__EXERCISE GOAL__
The answer should consist of each line from the data below that includes "Blank".

[Transcribed page contents]
□ □ □ □

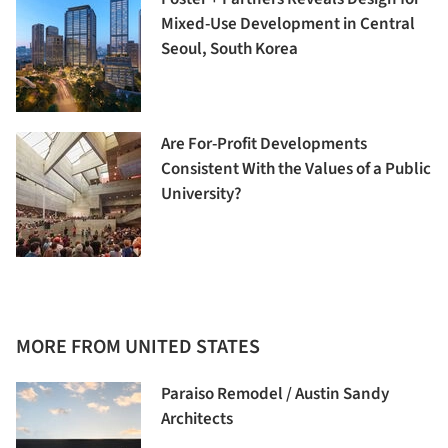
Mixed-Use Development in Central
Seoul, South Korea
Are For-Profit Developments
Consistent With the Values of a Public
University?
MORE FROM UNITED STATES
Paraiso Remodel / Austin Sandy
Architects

□ □ □ □

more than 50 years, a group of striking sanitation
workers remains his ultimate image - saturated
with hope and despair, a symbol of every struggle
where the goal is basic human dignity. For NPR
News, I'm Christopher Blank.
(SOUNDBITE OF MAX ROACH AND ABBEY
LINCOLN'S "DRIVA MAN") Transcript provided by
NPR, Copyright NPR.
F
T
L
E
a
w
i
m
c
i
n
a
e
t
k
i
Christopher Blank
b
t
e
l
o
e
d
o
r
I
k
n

□ □ □ □

__RESULT BELOW__
News, I'm Christopher Blank.
Christopher Blank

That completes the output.